He passed away last Friday.

Garry Saxena was a classic intelligence man, who was twice asked to go to the Raj Bhavan in Srinagar during the days of crisis and collapse. As Governor of Jammu and Kashmir, he formally served four prime ministers — VP Singh, Chandra Shekhar, PV Narasimha Rao and Atal Bihari Vajpayee — but his counsel was sought by every prime minister since Indira Gandhi. During his first stint between May 1990 and March 1993, he saw to it that the authority of the Indian State was restored effectively and efficaciously. 

I was fortunate enough to have sat, literally at his feet, a number of times; just listening to him as to how this or that “crisis” was tackled was an education in the principles and practices of statecraft. His memory of men and events remained undiminished till the very last.

India is poorer in his death, because he was an embodiment of the first principle of public office: it is a trust that has to be exercised only in the service of the Indian State.

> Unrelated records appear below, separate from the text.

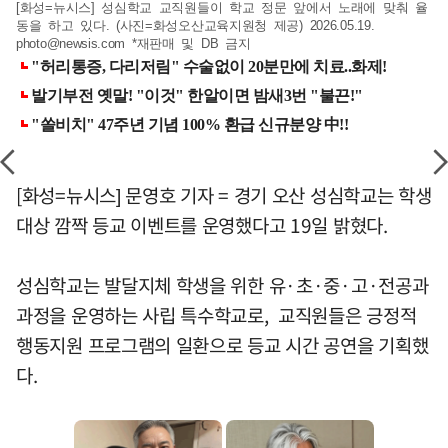
[화성=뉴시스] 성심학교 교직원들이 학교 정문 앞에서 노래에 맞춰 율
동을 하고 있다. (사진=화성오산교육지원청 제공) 2026.05.19.
photo@newsis.com
*재판매 및 DB 금지
[화성=뉴시스] 문영호 기자 = 경기 오산 성심학교는 학생
대상 깜짝 등교 이벤트를 운영했다고 19일 밝혔다.
성심학교는 발달지체 학생을 위한 유·초·중·고·전공과
과정을 운영하는 사립 특수학교로, 교직원들은 긍정적
행동지원 프로그램의 일환으로 등교 시간 공연을 기획했
다.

He deserves a salute. 

With considerable fanfare, we were informed the other day that the Prime Minister had decreed that “from now onwards, women will not have to change their names in passports after their marriage.” Rather curious. There never was any such requirement in law anyway. I should know; my wife never changed her surname — and, I have been married since 1981. 

That calls for coffee, hot and black.